In the interest of fairness and honesty, I am conservative and unlikely to vote for Barack Obama. I've heard a lot of interesting arguments for the President, but it takes a lot more than hope for change to bring me around to that way of thinking (primarily the Keynesian way of thinking). So, the question for me has become, do I vote for a "conservative" candidate who is electable, but in whom I may not necessarily have any confidence? To be completely honest, I came close to choosing not to vote this year, because neither of my "options" seem optimal.

But wait. Why is it that I have only two choices? As Americans we expect - sometimes demand - more options than that when we're shopping for milk and bread; what happened to our enthusiasm for the democratic process? No, don't answer that, I'm sure to be depressed. What my complaint really comes down to is the fact that I don't like having only two parties because they are so polarized that other voices are rarely heard, and maybe you agree that it's just not healthy. Sure, there are a lot of crazies out there that have been weeded out by the parties... but I'm sure you can agree that quite a few lunatics have managed to slip through in the past.

My father isn't thrilled with my current decision-making process. You probably won't be either. But tomorrow I'm not necessarily casting a vote for the president, I am casting a vote for the process: I am voting libertarian. Not because I think he can win, or even because I agree with all things libertarian, but because I want more options. I want honest discussions.
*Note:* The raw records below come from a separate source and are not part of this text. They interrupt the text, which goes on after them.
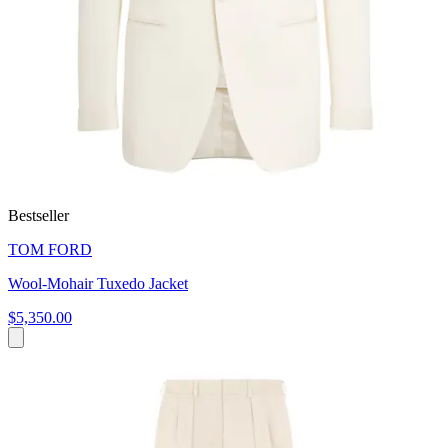
Bestseller
TOM FORD
Wool-Mohair Tuxedo Jacket
$5,350.00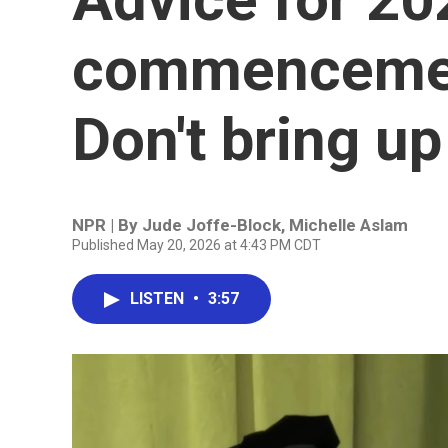
commencemen
Don't bring up
NPR | By
Jude Joffe-Block
,
Michelle Aslam
Published May 20, 2026 at 4:43 PM CDT
LISTEN
•
3:57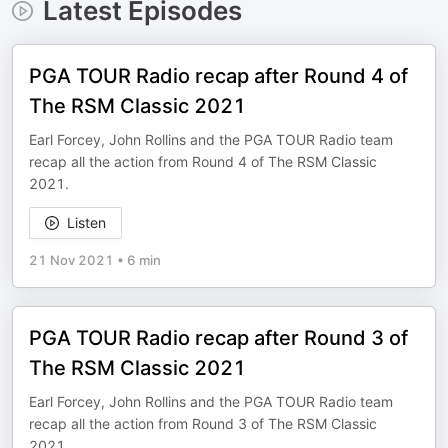
Latest Episodes
PGA TOUR Radio recap after Round 4 of
The RSM Classic 2021
Earl Forcey, John Rollins and the PGA TOUR Radio team
recap all the action from Round 4 of The RSM Classic
2021.
Listen
21 Nov 2021
•
6 min
PGA TOUR Radio recap after Round 3 of
The RSM Classic 2021
Earl Forcey, John Rollins and the PGA TOUR Radio team
recap all the action from Round 3 of The RSM Classic
2021.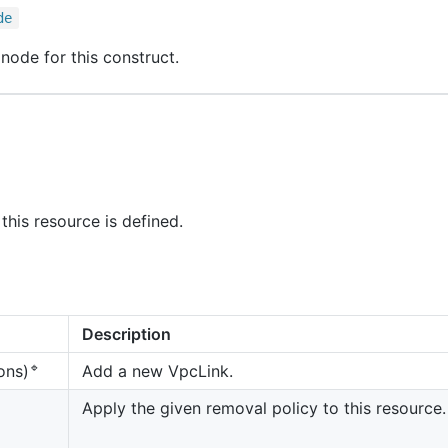
de
node for this construct.
this resource is defined.
Description
🔹
Add a new VpcLink.
ons)
Apply the given removal policy to this resource.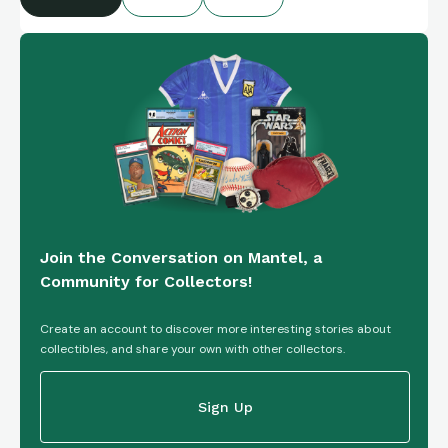
Join the Conversation on Mantel, a
Community for Collectors!
Create an account to discover more interesting stories about
collectibles, and share your own with other collectors.
Sign Up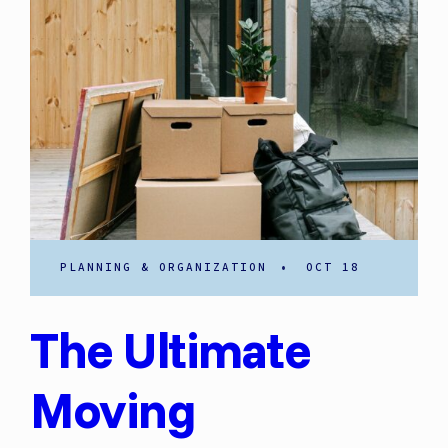
PLANNING & ORGANIZATION
•
OCT 18
The Ultimate
Moving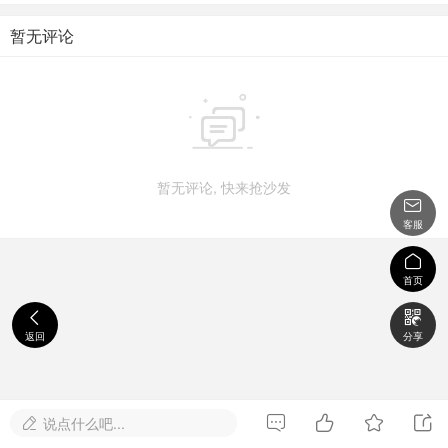
暂无评论

暂无评论, 快来抢沙发

客服

首页


返回
分享




说点什么吧...
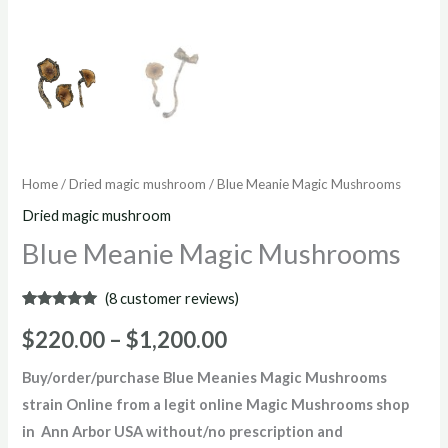
Home
/
Dried magic mushroom
/ Blue Meanie Magic Mushrooms
Dried magic mushroom
Blue Meanie Magic Mushrooms
(
8
customer reviews)
Rated
8
4.88
out of 5
$
220.00
–
$
1,200.00
based on
customer
ratings
Buy/order/purchase
Blue Meanies Magic Mushrooms
strain Online from a legit online Magic Mushrooms shop
in Ann Arbor USA without/no prescription and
I want the opportunity of a voice that is more than a straight party vote.

As I write, I realize that this seems ridiculous. The presidency is such an important thing - why would I use that vote to make a statement? Quite simply, because I don't think there is any other way for me to make a statement. And before you tell me it's impossible... according to Gary Johnson, if 5% of America made this choice, the third party would have equal access to the ballot and to federal funding. Think about that.

So many other things I would like to say, but I need to leave it now and look for a Higher Ed article. Happy Voting.

11.02.2012

Who are you voting for? Some conversational advice

I will add to my previous comments about political conversations that this way of talking and thinking is very hard. I wrote that post on a happy afternoon after a long conversation with people whose thought processes are similar to my own, although their conclusions differ wildly. I am quite aware that this is not always the case, and that there are people who make these conversations painful no matter how hard you try. I name no names.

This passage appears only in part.